Some fundraising lenders are moving forward with conditional waivers
Under a typical fundraising credit agreement, the presence of an investor who is a sanctioned person is an exclusion event that results in the removal of the LP in question from the borrowing base. Generally, at the time of each drawing, a borrower must make a statement that neither he nor any of his investors is a sanctioned person or otherwise subject to sanctions. But when the LP of a fund is actually subject to sanctions, the borrower cannot make this declaration and the fund, by effect of contract, is unable to borrow. Lenders and borrowers have explored how to approach this scenario.

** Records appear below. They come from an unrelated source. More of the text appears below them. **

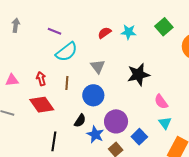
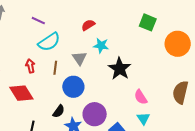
green square: (164, 27) -> (148, 22), turned -30
cyan star: (129, 32) -> (101, 45), moved
black star: (138, 75) -> (120, 69), turned -30
red arrow: (41, 79) -> (30, 66), moved
brown line: (67, 83) -> (55, 68), moved

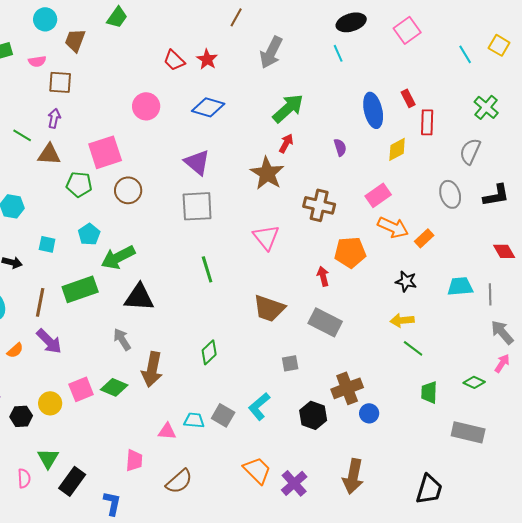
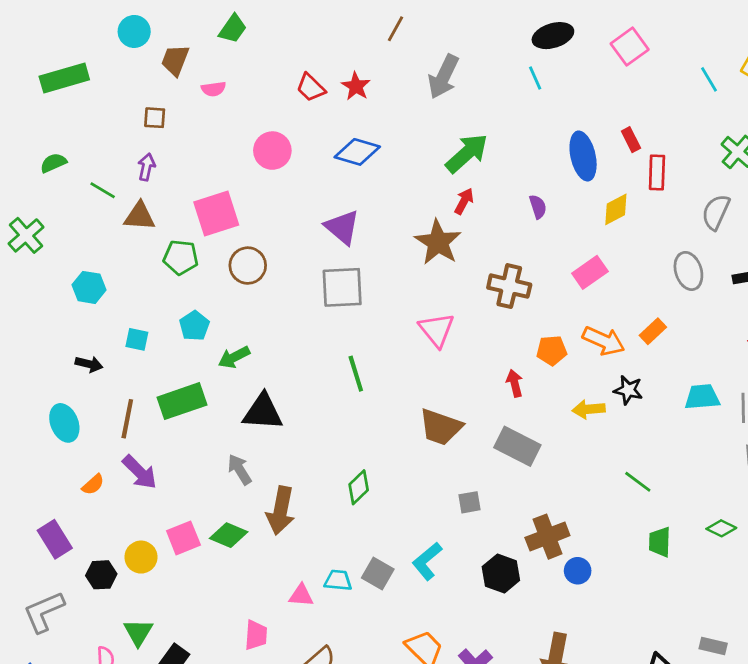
pink semicircle: (37, 61) -> (214, 89), moved
brown square: (60, 82) -> (155, 118), size x0.7
orange arrow: (393, 227) -> (604, 341), moved
orange pentagon: (350, 252) -> (552, 350), size x0.7
green arrow: (118, 257) -> (234, 357), size x0.7
yellow arrow: (402, 320) -> (589, 409), moved
gray rectangle: (468, 432) -> (713, 646), moved, size x0.6

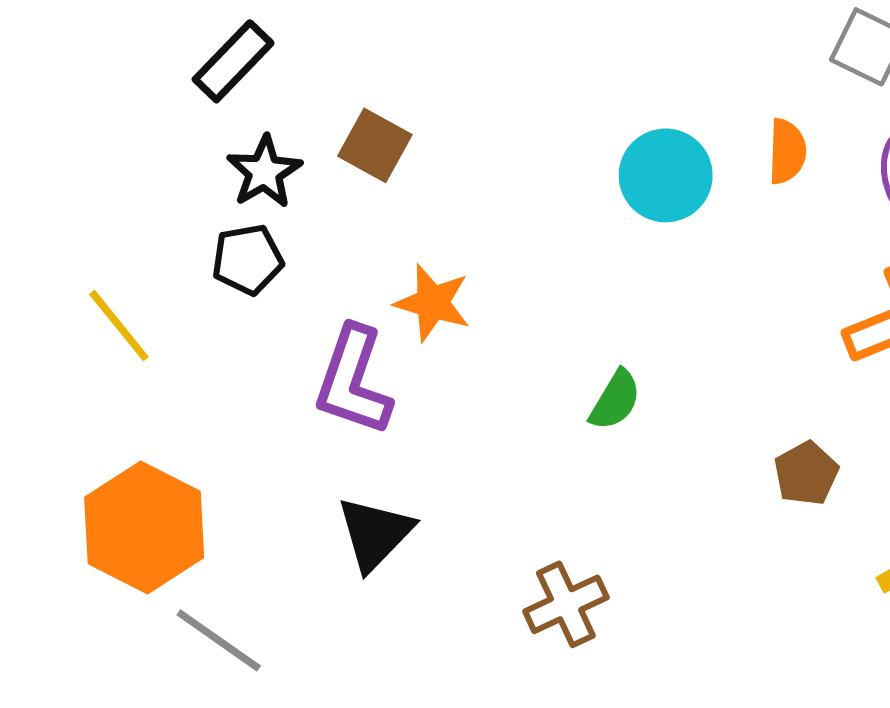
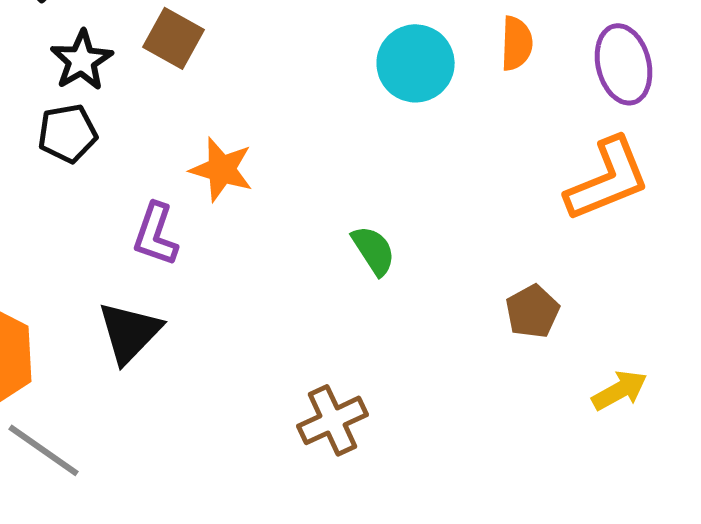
purple L-shape: (353, 381) -> (156, 234), size x0.7
green semicircle: (615, 400) -> (374, 250), turned -64
black triangle: (375, 533) -> (130, 332), moved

As noted above, exiting the sanctioned LP from the fund is far from straightforward. One solution the parties use is a waiver process. For example, the agent and the lender(s) may agree to waive a default under the credit agreement due to the failure of the borrower to make the required declaration regarding a particular sanctioned limited partnership. . The waiver is granted on the condition that the fund and the other parties to the credit agreement undertake to take appropriate, often carefully specified, measures, such as blocking all property connected with the sanctioned LP, to ensure that all the parties remain in compliance with the sanctions laws. . These disclaimers are specific to each transaction and party and, depending on the facts and circumstances and the risk tolerance of the different parties, can be quite complex. Nevertheless, with the advice of an attorney, some lenders may determine that such a waiver process provides a reasonable avenue when a borrower’s limited partnership is under sanction.
The content of this article is intended to provide a general guide on the subject. Specialist advice should be sought regarding your particular situation.